Les grandes manœuvres ont commencé…
C’est la rencontre entre un vieux
briscard rompu à tous les coups et un petit nouveau.
Imaginez un peu un « pacs » entre le damoiseau de Sète
et le duc de Septicémie…
François Commeinhes, Maire UMP
de Sète depuis 2002, élu à la surprise de tous, se
lance dans les négociations préliminaires avec Georges Frêche.

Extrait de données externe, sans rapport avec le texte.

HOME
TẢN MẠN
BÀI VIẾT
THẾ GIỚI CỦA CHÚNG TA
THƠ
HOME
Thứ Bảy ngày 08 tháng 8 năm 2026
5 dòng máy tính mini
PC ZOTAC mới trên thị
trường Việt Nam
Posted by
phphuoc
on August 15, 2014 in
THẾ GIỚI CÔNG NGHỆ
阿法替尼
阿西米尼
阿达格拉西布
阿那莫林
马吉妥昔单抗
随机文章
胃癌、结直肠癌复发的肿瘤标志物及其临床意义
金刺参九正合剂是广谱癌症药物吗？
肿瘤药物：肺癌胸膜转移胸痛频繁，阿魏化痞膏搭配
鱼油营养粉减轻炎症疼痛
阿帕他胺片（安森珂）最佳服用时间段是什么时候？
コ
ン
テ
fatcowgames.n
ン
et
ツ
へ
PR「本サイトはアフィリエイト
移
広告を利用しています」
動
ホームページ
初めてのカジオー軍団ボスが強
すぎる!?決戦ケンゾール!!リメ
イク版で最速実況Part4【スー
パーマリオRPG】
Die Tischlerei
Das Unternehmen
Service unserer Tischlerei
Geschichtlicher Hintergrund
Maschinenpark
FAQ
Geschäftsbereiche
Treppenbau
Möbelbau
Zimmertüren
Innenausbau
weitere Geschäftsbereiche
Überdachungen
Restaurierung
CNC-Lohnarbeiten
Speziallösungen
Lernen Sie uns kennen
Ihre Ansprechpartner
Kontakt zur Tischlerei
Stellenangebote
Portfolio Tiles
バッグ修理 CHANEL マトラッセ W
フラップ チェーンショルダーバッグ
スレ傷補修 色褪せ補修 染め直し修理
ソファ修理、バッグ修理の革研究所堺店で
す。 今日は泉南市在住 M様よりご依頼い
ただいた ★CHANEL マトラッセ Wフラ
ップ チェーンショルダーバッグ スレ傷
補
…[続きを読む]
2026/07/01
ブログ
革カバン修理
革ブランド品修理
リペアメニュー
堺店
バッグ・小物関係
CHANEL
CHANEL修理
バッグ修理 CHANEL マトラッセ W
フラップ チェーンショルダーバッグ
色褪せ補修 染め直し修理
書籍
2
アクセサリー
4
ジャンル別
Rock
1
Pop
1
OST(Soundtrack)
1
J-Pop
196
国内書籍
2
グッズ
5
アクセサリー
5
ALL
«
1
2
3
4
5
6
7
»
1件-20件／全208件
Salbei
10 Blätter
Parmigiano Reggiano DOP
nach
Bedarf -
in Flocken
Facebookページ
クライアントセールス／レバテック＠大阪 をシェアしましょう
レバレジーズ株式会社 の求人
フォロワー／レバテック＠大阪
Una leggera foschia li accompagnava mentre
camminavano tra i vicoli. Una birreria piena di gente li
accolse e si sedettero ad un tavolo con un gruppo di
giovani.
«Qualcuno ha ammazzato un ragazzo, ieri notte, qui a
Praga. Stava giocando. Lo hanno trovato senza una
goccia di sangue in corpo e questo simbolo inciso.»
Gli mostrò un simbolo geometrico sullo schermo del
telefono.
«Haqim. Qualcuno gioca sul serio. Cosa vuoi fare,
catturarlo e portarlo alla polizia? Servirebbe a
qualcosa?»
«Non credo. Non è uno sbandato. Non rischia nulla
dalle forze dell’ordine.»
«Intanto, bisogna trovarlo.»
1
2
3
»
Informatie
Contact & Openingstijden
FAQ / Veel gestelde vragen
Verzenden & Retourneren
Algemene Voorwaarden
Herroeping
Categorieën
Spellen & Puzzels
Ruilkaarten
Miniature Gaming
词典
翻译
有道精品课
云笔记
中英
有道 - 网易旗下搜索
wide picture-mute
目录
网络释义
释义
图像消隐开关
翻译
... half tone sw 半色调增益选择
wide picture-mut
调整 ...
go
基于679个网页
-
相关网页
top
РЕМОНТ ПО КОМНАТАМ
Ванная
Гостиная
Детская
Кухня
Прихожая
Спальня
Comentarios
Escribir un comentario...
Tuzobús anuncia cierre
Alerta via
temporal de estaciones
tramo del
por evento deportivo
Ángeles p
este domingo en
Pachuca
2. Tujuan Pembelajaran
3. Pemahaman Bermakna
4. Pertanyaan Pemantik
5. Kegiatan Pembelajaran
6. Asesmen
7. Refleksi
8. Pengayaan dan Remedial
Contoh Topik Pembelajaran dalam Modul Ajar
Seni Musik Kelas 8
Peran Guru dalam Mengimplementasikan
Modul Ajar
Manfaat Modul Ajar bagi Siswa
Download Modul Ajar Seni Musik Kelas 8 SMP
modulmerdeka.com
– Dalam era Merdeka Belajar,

Tous deux n’excluent pas de créer une communauté urbaine
à laquelle la Communauté de communes du nord du bassin de
Thau serait associée. Et les « Promis » sont
pressés…
Il serait souhaitable que le projet
aboutisse avant les joutes électorales, législatives et
municipales, de 2007 et 2008.
Cet accord mettrait à mal l’esprit de résistance qui
a animé quelques communes proches de Montpellier comme Mauguio
et qui ont quitté la communauté d’agglomération
de Montpellier.
Si l’opération en vue aboutissait,
l’agglomération de Sète, la Communauté de communes
du nord du bassin de Thau et l’agglomération de Montpellier
attendraient une population d’ensemble de plus de 490 000 habitants,
et le seuil des 500 000 serait vite dépassé, générant
un « bonus » de 15 millions d’euros. Georges
Frêche, malgré une convalescence difficile est sur tous les
fronts. Il rêve son « duché » comme
une puissance incontournable entre Toulouse et Marseille. En filigrane
se projette l’Arc languedocien qui réunirait Sète,
Montpellier, Lunel, Nîmes et Alès, et ce, avec la bénédiction
de la Datar qui souhaite faire émerger des métropoles de
dimension européenne…
S’il est louable d’extraire
nos provinces du carcan jacobin, il est primordial de ne pas les livrer
à la férocité et aux appétits de nouveaux
féodaux dont Georges Frêche est en passe de devenir l’archétype,
non sans talent…
Pendant que les politiciens se livrent
dans la capitale à une lutte sans merci, la France se déconstruit
et se recompose, sans véritable vision d’ensemble. Et pour
cause… Dans l’esprit de la majorité de ces politiciens,
la France n’existe plus.
Portemont, le 12 juillet 2005.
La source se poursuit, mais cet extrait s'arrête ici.